After a long moment of hesitation, Leland nodded.
“Why don’t I do that while you talk him through a shift?” I picked up the shovel where it had obviously landed when he’d pounced on her, prepared to use it as a weapon, if I had to. The sooner we got Leland in human form, the sooner we could question him about Justus. And disarm him of his claws.
Robyn shrugged with a glance at Leland. “I’m game if you are.”
FIFTEEN
Robyn
Still spooked from my near-death experience, I walked Leland away from the grave, hyper-conscious that if I startled him, I could wind up right back in the dirt, with him on my chest. Leland’s infection and transition had obviously been even more traumatic than mine, and until then, he’d never even met another shifter.

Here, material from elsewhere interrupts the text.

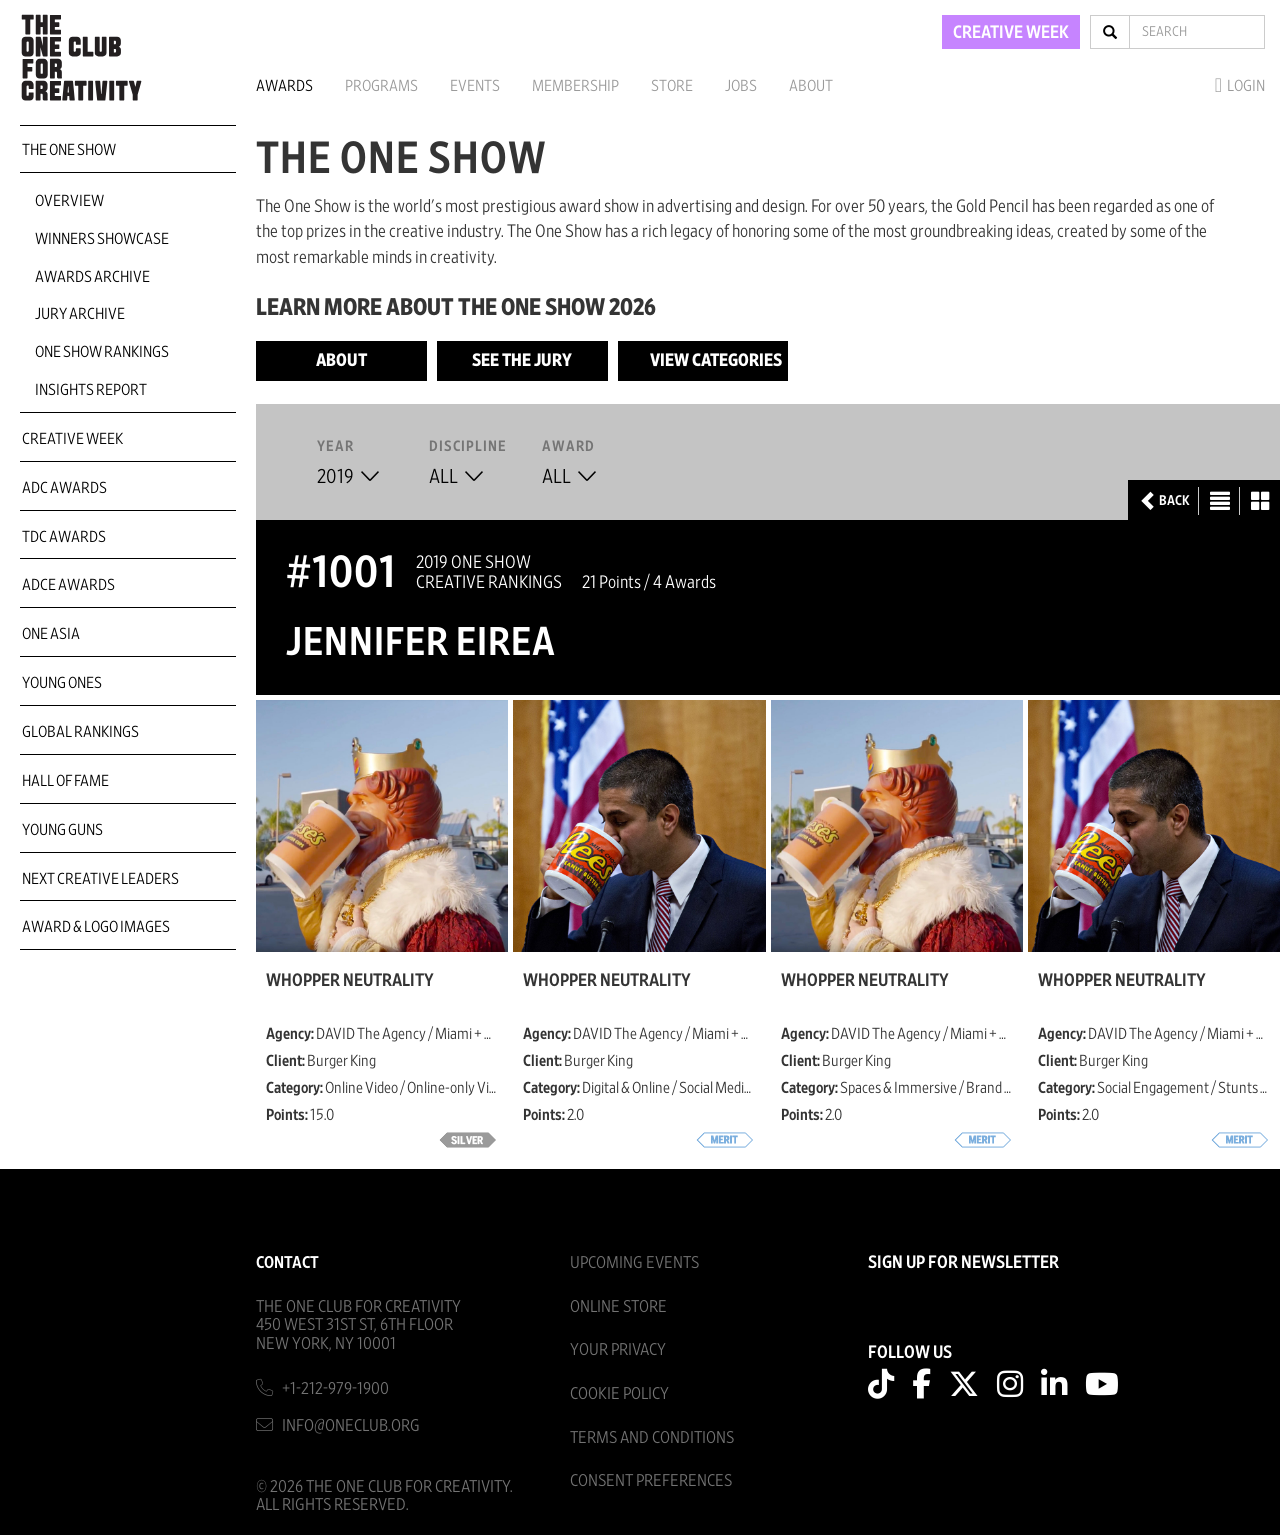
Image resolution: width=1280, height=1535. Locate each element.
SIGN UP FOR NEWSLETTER (963, 1263)
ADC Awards (64, 488)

He would be taking his very first behavioral cues from us, and I understood that if he didn’t trust us, rather than helping a stray, we’d be creating a rogue. A true wildcat.
While Titus finished digging the hole, I gave Leland softly-voiced, patient instructions for how to take his shift into his own hands. “You aren’t at the mercy of it,” I told him. “I know you didn’t have any choice that first time, but you do now. And the same goes for all your new feline instincts and urges. No matter which form you’re in, you are in charge of your body, not the other way around. But sometimes the easiest way to exercise that control is to relinquish a little bit of it. Your body knows what to do. All you have to do is get out of your own way.”
By the time the hole was deep enough, Leland was nearly finished with his shift. As Titus lifted Ivy’s lifeless body and lowered her into the grave, Leland carefully rose from the leaf-strewn dirt—finally human and naked—to watch.